The problem is that an LLM by itself is mostly a text predictor, so long tasks can lose state, hide mistakes, and turn plans into actions in fragile ways.
The real advance is not “AI writes code,” but “AI uses code as the environment it thinks inside.”
The authors call the surrounding system an agent harness, meaning the tools, memory, sandboxes, checks, and feedback loops that turn a model into an agent.
Their core idea is that code should sit at the center of that harness, because code can be run, inspected, checked, saved, edited, and shared.
Tests become sensors.
Repositories become memory.
Logs become history.
Sandboxes become boundaries.
A generated script is no longer merely an answer; it is a handle the system can run, check, revise, share, and roll back.

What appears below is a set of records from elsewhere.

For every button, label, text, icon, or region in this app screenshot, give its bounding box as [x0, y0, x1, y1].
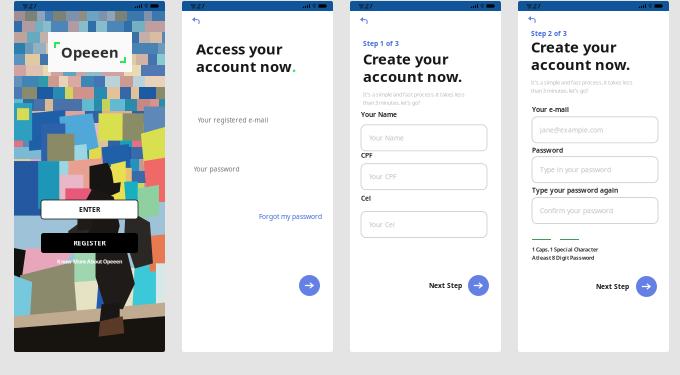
staticText: Your Cel — [369, 220, 395, 229]
staticText: It's a simple and fast process, it takes… — [531, 79, 633, 86]
staticText: 1 Caps, 1 Special Character — [532, 246, 598, 253]
staticText: It's a simple and fast process, it takes… — [363, 91, 465, 98]
staticText: CPF — [361, 151, 373, 160]
staticText: Step 1 of 3 — [363, 39, 399, 48]
staticText: jane@example.com — [540, 125, 603, 134]
staticText: Next Step — [429, 281, 462, 290]
button[interactable]: Back — [525, 13, 540, 26]
button[interactable]: Your CPF — [361, 164, 487, 190]
staticText: REGISTER — [74, 239, 106, 248]
staticText: Create your — [363, 49, 449, 68]
staticText: Access your — [196, 39, 283, 58]
staticText: Your registered e-mail — [198, 116, 268, 124]
button[interactable]: ENTER — [41, 200, 138, 219]
button[interactable]: Your password — [194, 160, 316, 178]
staticText: account now. — [363, 66, 462, 86]
button[interactable]: Next step — [468, 275, 489, 296]
staticText: Your password — [194, 165, 240, 174]
button[interactable]: Back — [357, 14, 372, 27]
staticText: 9:27 — [359, 2, 373, 10]
button[interactable]: Next Step — [429, 281, 462, 290]
staticText: Next Step — [596, 282, 629, 291]
staticText: Step 2 of 3 — [531, 29, 567, 38]
button[interactable]: Next step — [636, 276, 657, 297]
staticText: Forgot my password — [259, 212, 322, 221]
button[interactable]: Know More About Opeeen — [57, 258, 122, 265]
button[interactable]: Your registered e-mail — [198, 111, 320, 129]
button[interactable]: Your Cel — [361, 212, 487, 238]
staticText: ENTER — [79, 205, 100, 214]
staticText: 9:27 — [191, 2, 205, 10]
button[interactable]: Forgot my password — [259, 212, 322, 221]
staticText: Atleast 8 Digit Password — [532, 254, 594, 261]
button[interactable]: Step 2 of 3 — [531, 29, 567, 38]
staticText: Type your password again — [532, 186, 618, 195]
button[interactable]: Back — [189, 14, 204, 27]
button[interactable]: Step 1 of 3 — [363, 39, 399, 48]
staticText: account now — [196, 56, 292, 76]
staticText: 9:27 — [23, 2, 37, 10]
staticText: Your Name — [361, 110, 397, 119]
staticText: than 3 minutes, let's go? — [363, 99, 420, 106]
button[interactable]: Type in your password — [532, 157, 658, 183]
staticText: Create your — [531, 37, 617, 56]
staticText: 9:27 — [527, 2, 541, 10]
staticText: . — [292, 56, 296, 76]
staticText: Opeeen — [61, 42, 119, 62]
staticText: Password — [532, 146, 563, 155]
staticText: Type in your password — [540, 165, 611, 174]
staticText: Your e-mail — [532, 105, 569, 114]
button[interactable]: jane@example.com — [532, 117, 658, 143]
staticText: account now. — [531, 54, 630, 74]
button[interactable]: Next step — [299, 275, 320, 296]
staticText: than 3 minutes, let's go? — [531, 87, 588, 94]
button[interactable]: Your Name — [361, 125, 487, 151]
button[interactable]: Next Step — [596, 282, 629, 291]
staticText: Your CPF — [369, 172, 396, 181]
staticText: Know More About Opeeen — [57, 258, 122, 265]
staticText: Confirm your password — [540, 206, 613, 215]
staticText: Your Name — [369, 133, 404, 142]
staticText: Cel — [361, 194, 371, 203]
button[interactable]: REGISTER — [41, 233, 138, 253]
button[interactable]: Confirm your password — [532, 198, 658, 224]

The main finding is a pattern across many fields: code helps agents reason through executable steps, act through tool calls or control programs, and model environments through tests, traces, logs, repositories, and simulators.
----
Paper Link – arxiv. org/abs/2605.18747
Paper Title: "Code as Agent Harness"
译Meta、斯坦福与伊利诺伊的研究论文指出,AI智能体在将代码作为主要工作层时性能更佳。论文认为,大语言模型(LLM)作为文本预测器,在处理长任务时存在状态丢失、错误隐蔽等问题。真正的进步并非“AI写代码”,而是“AI在代码环境中思考”。论文的核心是提出一个以代码为中心的“智能体框架”,即工具、记忆、沙箱等系统。在此框架中,测试成为传感器,代码库成为记忆,日志成为历史,沙箱成为边界。生成的脚本成为可运行、检查、修改和共享的操控对象。总结发现,代码能通过可执行步骤帮助智能体推理,通过工具调用行动,并通过测试、日志等对环境进行建模。